〇条件・・・霊使いの方限定。(業務に伴うケガ等について、こちらは一切の責任を負いません。)


「すごーいっ!この暑い部屋から1週間離れられる上に、日給2万だよ!2万!やるしかないっしょ!!」


「いやいやいや…突っ込みどころ多すぎだろ!危ない匂いしかしねーわ!『日給2万』『霊使い限定』『一切責任を負いません』この3つのワードヤバすぎだろ…。」


「だいじょーぶです!ご主人さまならどんな危険でも乗り越えられるのです!行きましょー!海!」


既に行く気まんまんの幽霊と悪霊。こいつら、身の危険より目先の楽しみを優先し過ぎだろ。だが、かく言う俺も、このあまりにも好条件の内容に心が揺れていた。


「…修理が来るまで、このクソ暑い部屋で耐えるか、それとも多少の危険は覚悟で、クーラー付きの部屋と日給2万を手に入れるか‥‥」


「海いくぞおおおおおお!!!!」「うぇえええええい!!なのです!!」


「_______よし!行くか!」


この時の俺は、暑さで冷静な判断力を失っていたのかもしれない。

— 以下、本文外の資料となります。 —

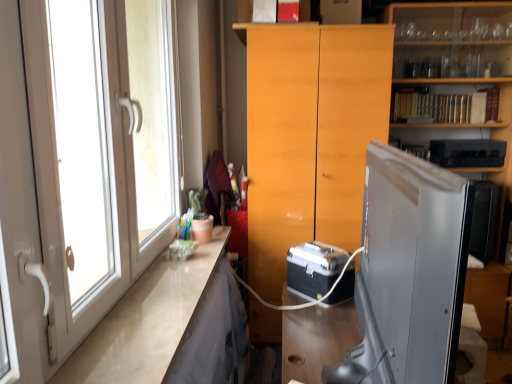 Question: Is metallic silver briefcase at center, which is counted as the 1th appliance, starting from the left, next to white glossy counter top at left?

Choices:
 (A) no
 (B) yes

Answer: (A)

Question: Is metallic silver briefcase at center, the second appliance from the back, aimed at white glossy counter top at left?

Choices:
 (A) no
 (B) yes

Answer: (A)

Question: Considering the relative sizes of metallic silver briefcase at center, acting as the 1th appliance starting from the front, and white glossy counter top at left in the image provided, is metallic silver briefcase at center, acting as the 1th appliance starting from the front, shorter than white glossy counter top at left?

Choices:
 (A) no
 (B) yes

Answer: (A)

Question: Can you confirm if metallic silver briefcase at center, acting as the 1th appliance starting from the front, is positioned to the left of white glossy counter top at left?

Choices:
 (A) no
 (B) yes

Answer: (A)

Question: From a real-world perspective, is metallic silver briefcase at center, the second appliance viewed from the right, physically above white glossy counter top at left?

Choices:
 (A) yes
 (B) no

Answer: (B)

Question: Considering the positions of light wood cabinet at center and white glossy door at left in the image, is light wood cabinet at center wider or thinner than white glossy door at left?

Choices:
 (A) thin
 (B) wide

Answer: (B)

Question: Considering their positions, is light wood cabinet at center located in front of or behind white glossy door at left?

Choices:
 (A) behind
 (B) front

Answer: (A)

Question: Is light wood cabinet at center bigger or smaller than white glossy door at left?

Choices:
 (A) big
 (B) small

Answer: (A)

Question: Do you think light wood cabinet at center is within white glossy door at left, or outside of it?

Choices:
 (A) outside
 (B) inside

Answer: (A)

Question: From the image's perspective, is white glossy door at left above or below black plastic microwave at upper right, acting as the 2th appliance starting from the bottom?

Choices:
 (A) below
 (B) above

Answer: (A)

Question: From a real-world perspective, relative to black plastic microwave at upper right, arranged as the 1th appliance when viewed from the back, is white glossy door at left vertically above or below?

Choices:
 (A) below
 (B) above

Answer: (B)

Question: Is point (24, 360) positioned closer to the camera than point (443, 142)?

Choices:
 (A) closer
 (B) farther

Answer: (A)

Question: Looking at their shapes, would you say white glossy door at left is wider or thinner than black plastic microwave at upper right, which ranks as the second appliance in front-to-back order?

Choices:
 (A) thin
 (B) wide

Answer: (A)

Question: In terms of width, does metallic silver briefcase at center, acting as the 1th appliance starting from the front, look wider or thinner when compared to black plastic microwave at upper right, the 2th appliance when ordered from left to right?

Choices:
 (A) wide
 (B) thin

Answer: (A)

Question: In the image, is metallic silver briefcase at center, the second appliance viewed from the right, positioned in front of or behind black plastic microwave at upper right, acting as the 2th appliance starting from the bottom?

Choices:
 (A) behind
 (B) front

Answer: (B) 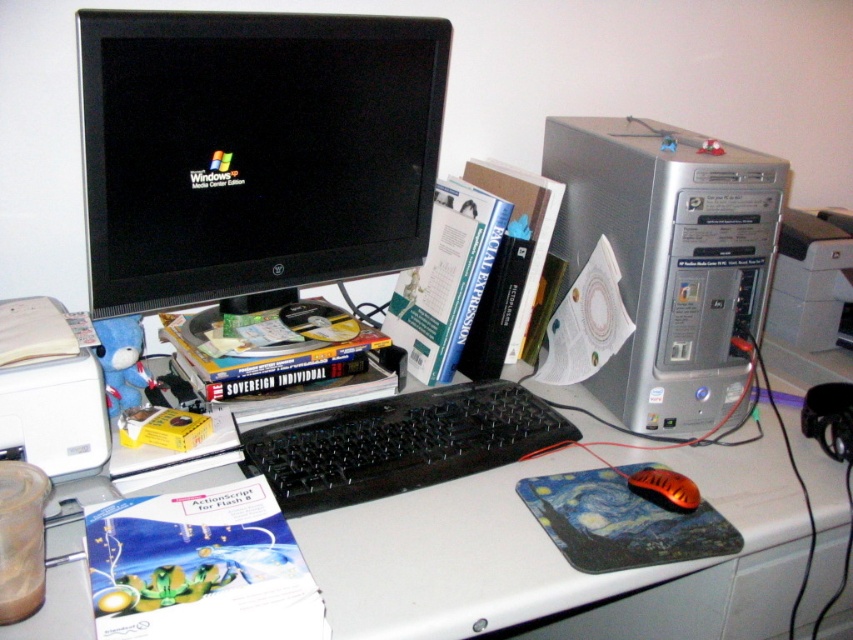 Question: Among these points, which one is nearest to the camera?

Choices:
 (A) (611, 131)
 (B) (32, 353)

Answer: (B)

Question: Which point is farther to the camera?

Choices:
 (A) orange matte mouse at lower right
 (B) black glossy monitor at upper left
 (C) silver metallic printer at right

Answer: (C)

Question: Is black glossy monitor at upper left wider than white plastic computer desk at center?

Choices:
 (A) yes
 (B) no

Answer: (B)

Question: Is silver metallic printer at right thinner than orange matte mouse at lower right?

Choices:
 (A) no
 (B) yes

Answer: (A)

Question: Is black plastic keyboard at center smaller than white matte printer at lower left?

Choices:
 (A) no
 (B) yes

Answer: (A)

Question: Which point is closer to the camera taking this photo?

Choices:
 (A) click(824, 324)
 (B) click(689, 497)

Answer: (B) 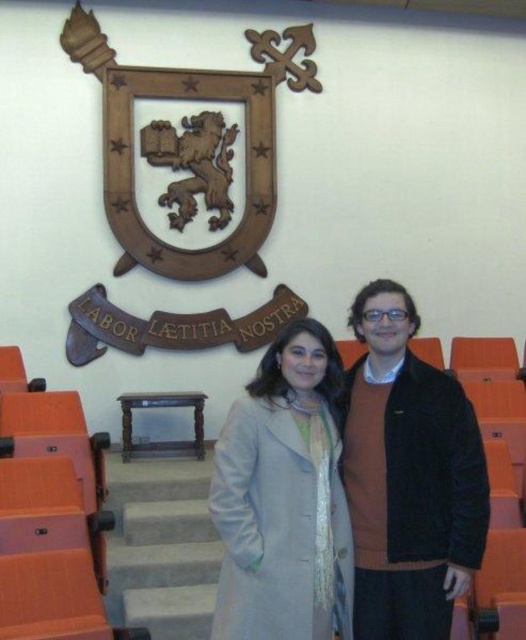 Looking at this image, you are organizing a formal event and need to ensure that the velvet brown jacket at center and the light gray wool coat at center are displayed properly. Which item should be placed first if you want to follow the current arrangement seen in the image?

The velvet brown jacket at center should be placed first because it is positioned over the light gray wool coat at center in the image.

You are an event organizer arranging a photo shoot for two guests. You need to position them so that their jackets are clearly visible. Given their current positions with the velvet brown jacket at center and the light gray wool coat at center, which jacket will appear larger in the photo?

The velvet brown jacket at center will appear larger in the photo because it is closer to the viewer than the light gray wool coat at center. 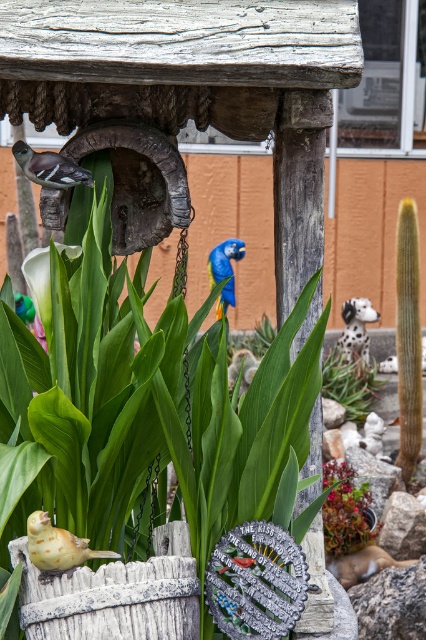 You are a gardener planning to place a new decorative item in the garden. You want to place it exactly at the point marked by the coordinates provided. What object is located at point (345, 509)?

The point (345, 509) marks the location of the matte green succulent at center.

You are standing in the garden and want to place a new decoration between the two points labeled point (333,369) and point (77,252). Based on their positions, which point is closer to you so you can place the decoration appropriately?

Point (77,252) is closer to you since point (333,369) is further away, so place the decoration between them accordingly.

You are a gardener who wants to place a new decorative item in the garden. You have a small statue that is 15 cm tall. The garden has a rule that any new item must be placed at least 20 cm away from the existing items listed in the objects. Can you place the statue at point (49, 168)?

The point (49, 168) is occupied by a matte black bird at center, so you cannot place the statue there as it violates the garden rule requiring 20 cm distance from existing items.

幽霊と悪霊の勢いに押され、『申し込みはこちら』のボタンをクリックしてしまったのだった。

_______________________________

そんなこんなで、その日のうちに急いで準備をし、こうしてはるばる海にまで来たというわけだ。決して遊びに来たのではない。

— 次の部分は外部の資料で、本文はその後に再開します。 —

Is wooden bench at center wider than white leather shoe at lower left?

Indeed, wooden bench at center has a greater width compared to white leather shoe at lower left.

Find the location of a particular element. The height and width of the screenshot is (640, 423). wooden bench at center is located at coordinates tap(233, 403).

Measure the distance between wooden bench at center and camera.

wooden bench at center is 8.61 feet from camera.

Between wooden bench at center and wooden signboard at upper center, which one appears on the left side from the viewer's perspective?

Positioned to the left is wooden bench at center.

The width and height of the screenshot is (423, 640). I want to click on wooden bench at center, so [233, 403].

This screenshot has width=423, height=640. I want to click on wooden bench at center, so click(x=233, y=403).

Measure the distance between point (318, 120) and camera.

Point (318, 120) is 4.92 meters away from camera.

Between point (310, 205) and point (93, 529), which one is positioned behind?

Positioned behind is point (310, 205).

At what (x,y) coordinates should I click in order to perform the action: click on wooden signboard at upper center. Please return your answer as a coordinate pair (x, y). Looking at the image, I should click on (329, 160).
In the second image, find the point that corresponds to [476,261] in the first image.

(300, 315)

「バイト…ハッ!そーだった。すっかり忘れてたのです!」


「わたしと悪霊は泳いでるから、後は頼んだ!それじゃ!」


「逃がさねーぞ2人とも。お前らだけ海を楽しむとか許さん。引きずってでも連れて行くぞー。」


えぇー、と嫌がる2人を引きずり、なんとか雇い主の海の家の前にたどり着く。数件ある中でも一番大きい海の家だ。どうやら、この海水浴場の管理所も兼ねている建物らしい。


「さてと…バイトの受付はどこに行けばいいんだっけ_______あれ?あの2人どっかで…」


「ん?どしたの?」「誰かいるのですかご主人さま?」


海の家のオープンテラスで食事を楽しんでいる客の中で、見覚えのある2人の男女の後ろ姿を発見する。こちらの視線に気づいたのか、ゆっくりとこちらに顔を向ける。


「ん?______おー、誰かと思えばお前らか!奇遇じゃねぇかこんな所で!」


「なっ、なんでおめーらがこんな所に!?このカレーはあげないぞ!私のだ!」


アロハシャツに、いつもは眼鏡だが今日はグラサンを掛けた金髪の男、そしてカレーを口いっぱいに頬張るロリッ子。超常現象研究会の幹部、『師匠』と『ヌイ』だ。